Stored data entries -
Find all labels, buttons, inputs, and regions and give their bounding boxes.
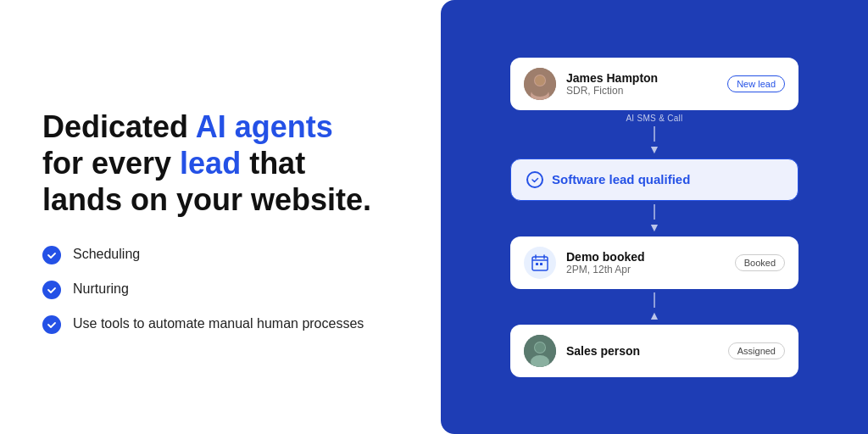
connector-label-ai: AI SMS & Call (626, 114, 682, 123)
connector-line-2 (654, 204, 655, 220)
badge-new-lead: New lead (727, 75, 785, 92)
svg-rect-6 (536, 263, 538, 265)
check-icon-automate (42, 315, 61, 334)
feature-item-nurturing: Nurturing (42, 280, 398, 299)
badge-assigned: Assigned (728, 342, 785, 359)
card-sales-info: Sales person (566, 344, 718, 358)
connector-1: AI SMS & Call ▼ (626, 110, 682, 159)
card-james-hampton: James Hampton SDR, Fiction New lead (510, 58, 798, 110)
svg-point-4 (531, 86, 548, 97)
avatar-demo (524, 247, 556, 279)
avatar-sales (524, 335, 556, 367)
card-demo-name: Demo booked (566, 250, 725, 264)
connector-line-3 (654, 292, 655, 308)
check-icon-scheduling (42, 246, 61, 264)
features-list: Scheduling Nurturing Use tools to automa… (42, 245, 398, 334)
connector-3: ▲ (648, 289, 660, 325)
card-demo-booked: Demo booked 2PM, 12th Apr Booked (510, 236, 798, 289)
connector-2: ▼ (648, 201, 660, 236)
avatar-james (524, 68, 556, 100)
feature-text-scheduling: Scheduling (73, 245, 140, 264)
card-james-name: James Hampton (566, 71, 717, 85)
feature-item-scheduling: Scheduling (42, 245, 398, 264)
flow-container: James Hampton SDR, Fiction New lead AI S… (510, 58, 798, 377)
card-demo-sub: 2PM, 12th Apr (566, 264, 725, 275)
connector-line-1 (654, 126, 655, 142)
svg-point-11 (535, 342, 545, 353)
connector-arrow-3: ▲ (648, 309, 660, 321)
feature-item-automate: Use tools to automate manual human proce… (42, 314, 398, 334)
left-panel: Dedicated AI agents for every lead that … (0, 0, 441, 434)
card-james-info: James Hampton SDR, Fiction (566, 71, 717, 97)
card-demo-info: Demo booked 2PM, 12th Apr (566, 250, 725, 275)
connector-arrow-2: ▼ (648, 221, 660, 233)
headline: Dedicated AI agents for every lead that … (42, 108, 398, 219)
svg-rect-7 (540, 263, 542, 265)
check-icon-nurturing (42, 281, 61, 299)
qualified-text: Software lead qualified (552, 172, 690, 186)
check-circle-icon (526, 171, 543, 188)
card-qualified: Software lead qualified (510, 159, 798, 201)
connector-arrow-1: ▼ (648, 143, 660, 155)
badge-booked: Booked (735, 254, 785, 271)
svg-point-3 (535, 75, 545, 86)
headline-ai-agents: AI agents (196, 109, 333, 144)
feature-text-automate: Use tools to automate manual human proce… (73, 314, 364, 333)
card-sales-person: Sales person Assigned (510, 325, 798, 377)
headline-lead: lead (180, 146, 241, 181)
right-panel: James Hampton SDR, Fiction New lead AI S… (441, 0, 868, 434)
card-james-sub: SDR, Fiction (566, 85, 717, 97)
card-sales-name: Sales person (566, 344, 718, 358)
feature-text-nurturing: Nurturing (73, 280, 129, 298)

Task requirements -
Taking every line of the records above into account, tally those that contain "manual" and give only the total.

Answer below -
2